Public elementary schools must do even more to fuel young people’s STEM understanding and passion.

Caranci, who had one female professor in her six years of post-secondary economics education, wants to see public schools light STEM passion.

With much of our STEM interventions based in camps that are too expensive for many Canadians, Caranci is concerned that these efforts may be creating more inequity. Placing them within the public school system would help all children see the arc and possibilities of an education and career in STEM fields.

We need to examine and change how we teach STEM topics.

Agarwal wants to see engineering education embrace more social aspects like the human factors and societal benefits of good design.

Doug Dokis, senior adviser in the National Indigenous Youth in STEM Program at the national charity Actua, agrees. “When we can connect modern western knowledge with the cultural contributions of ancient technology and architecture, healing botany, original mathematics and astronomy, we’ll be able to show our students the interconnectedness of the physical world of science with the human.”

When STEM education can embrace a wider world view, it will interest a broader range of students, including Indigenous women and girls.
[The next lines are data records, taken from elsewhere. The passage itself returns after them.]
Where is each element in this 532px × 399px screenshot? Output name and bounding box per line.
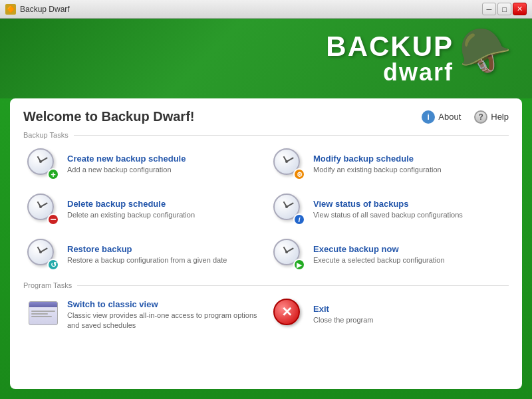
program-tasks-label: Program Tasks: [23, 281, 509, 289]
task-classic-view-text: Switch to classic view Classic view prov…: [67, 299, 259, 330]
task-restore-title: Restore backup: [67, 244, 259, 254]
task-delete-text: Delete backup schedule Delete an existin…: [67, 199, 259, 219]
task-exit[interactable]: ✕ Exit Close the program: [269, 293, 509, 336]
task-restore-icon: ↺: [27, 239, 59, 271]
task-execute-icon: ▶: [273, 239, 305, 271]
backup-tasks-grid: + Create new backup schedule Add a new b…: [23, 143, 509, 276]
task-modify[interactable]: ⚙ Modify backup schedule Modify an exist…: [269, 143, 509, 186]
maximize-button[interactable]: □: [497, 3, 511, 15]
task-classic-view-title: Switch to classic view: [67, 299, 259, 309]
task-exit-title: Exit: [313, 304, 505, 314]
header-links: i About ? Help: [422, 110, 509, 124]
task-delete[interactable]: − Delete backup schedule Delete an exist…: [23, 188, 263, 231]
task-create[interactable]: + Create new backup schedule Add a new b…: [23, 143, 263, 186]
task-delete-title: Delete backup schedule: [67, 199, 259, 209]
task-view-status-title: View status of backups: [313, 199, 505, 209]
task-modify-icon: ⚙: [273, 148, 305, 180]
task-exit-icon: ✕: [273, 299, 305, 331]
task-view-status[interactable]: i View status of backups View status of …: [269, 188, 509, 231]
task-classic-view-icon: [27, 299, 59, 331]
backup-tasks-label: Backup Tasks: [23, 131, 509, 139]
help-label: Help: [491, 112, 509, 122]
task-restore-desc: Restore a backup configuration from a gi…: [67, 255, 259, 265]
task-create-title: Create new backup schedule: [67, 154, 259, 164]
content-panel: Welcome to Backup Dwarf! i About ? Help …: [10, 98, 522, 389]
task-classic-view[interactable]: Switch to classic view Classic view prov…: [23, 293, 263, 336]
exit-x-icon: ✕: [273, 299, 300, 325]
view-status-badge: i: [293, 213, 305, 225]
execute-badge: ▶: [293, 259, 305, 271]
task-create-desc: Add a new backup configuration: [67, 165, 259, 174]
task-view-status-icon: i: [273, 194, 305, 225]
modify-badge: ⚙: [293, 168, 305, 180]
task-execute-text: Execute backup now Execute a selected ba…: [313, 244, 505, 265]
task-delete-desc: Delete an existing backup configuration: [67, 210, 259, 219]
task-view-status-text: View status of backups View status of al…: [313, 199, 505, 219]
task-delete-icon: −: [27, 194, 59, 225]
task-modify-desc: Modify an existing backup configuration: [313, 165, 505, 174]
welcome-header: Welcome to Backup Dwarf! i About ? Help: [23, 109, 509, 124]
logo-backup-text: BACKUP: [326, 33, 454, 61]
minimize-button[interactable]: ─: [482, 3, 496, 15]
logo-dwarf-text: dwarf: [383, 61, 454, 84]
task-create-icon: +: [27, 148, 59, 180]
info-icon: i: [422, 110, 435, 124]
task-classic-view-desc: Classic view provides all-in-one access …: [67, 311, 259, 330]
task-view-status-desc: View status of all saved backup configur…: [313, 210, 505, 219]
app-header: BACKUP dwarf 🪖: [0, 19, 532, 98]
create-badge: +: [47, 168, 59, 180]
restore-badge: ↺: [47, 259, 59, 271]
main-window: BACKUP dwarf 🪖 Welcome to Backup Dwarf! …: [0, 19, 532, 399]
close-button[interactable]: ✕: [513, 3, 527, 15]
welcome-title: Welcome to Backup Dwarf!: [23, 109, 194, 124]
task-exit-text: Exit Close the program: [313, 304, 505, 325]
task-create-text: Create new backup schedule Add a new bac…: [67, 154, 259, 174]
viking-helmet-icon: 🪖: [459, 26, 512, 76]
logo-area: BACKUP dwarf 🪖: [326, 33, 512, 84]
task-execute-desc: Execute a selected backup configuration: [313, 255, 505, 265]
task-execute[interactable]: ▶ Execute backup now Execute a selected …: [269, 233, 509, 276]
window-controls: ─ □ ✕: [482, 3, 527, 15]
task-restore-text: Restore backup Restore a backup configur…: [67, 244, 259, 265]
task-modify-text: Modify backup schedule Modify an existin…: [313, 154, 505, 174]
titlebar: 🔶 Backup Dwarf ─ □ ✕: [0, 0, 532, 19]
help-link[interactable]: ? Help: [474, 110, 509, 124]
task-modify-title: Modify backup schedule: [313, 154, 505, 164]
window-title: Backup Dwarf: [20, 5, 70, 14]
task-execute-title: Execute backup now: [313, 244, 505, 254]
delete-badge: −: [47, 213, 59, 225]
titlebar-left: 🔶 Backup Dwarf: [5, 4, 70, 15]
about-label: About: [438, 112, 461, 122]
help-icon: ?: [474, 110, 487, 124]
program-tasks-grid: Switch to classic view Classic view prov…: [23, 293, 509, 336]
app-icon: 🔶: [5, 4, 16, 15]
task-restore[interactable]: ↺ Restore backup Restore a backup config…: [23, 233, 263, 276]
task-exit-desc: Close the program: [313, 315, 505, 325]
about-link[interactable]: i About: [422, 110, 461, 124]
The youngest participant in the Senate’s open caucus on Feb. 7 echoed these three recommendations.

Nine-year-old Sophia, an entrepreneur and girls-in-STEM advocate, wondered what we adults could do for her generation and what they could do for us. Then she gave us old folks a hint: “The problem is bigger than we think. Young girls need more active role models who can take down the barriers for us.”
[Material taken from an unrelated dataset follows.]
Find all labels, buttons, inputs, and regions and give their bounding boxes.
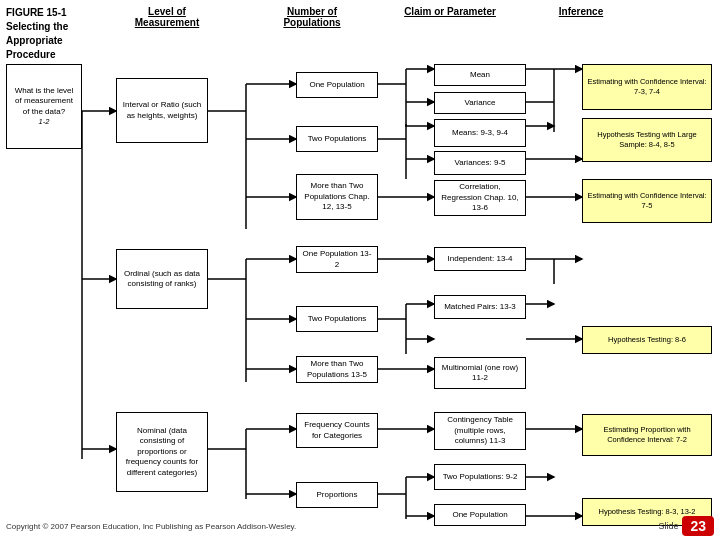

The International Day of Women and Girls in Science is an opportunity to take a stand for all women and girls in science. But in another 100 years, we hope this day will continue to be a celebration of successes, because Sophia, her daughters and her granddaughters will be free from gender biases and barriers, doing what they love and accomplishing great things in the fields of science, technology, engineering and math.

Sen. Art Eggleton is a member of the Canadian Senate from Toronto. He serves as chair of the Standing Committee on Social Affairs, Science and Technology. Sen. Saint-Germain is deputy facilitator of the Independent Senators Group. She was appointed to the Senate in 2016, after two terms as the Québec ombudsman and a distinguished career in the public administration.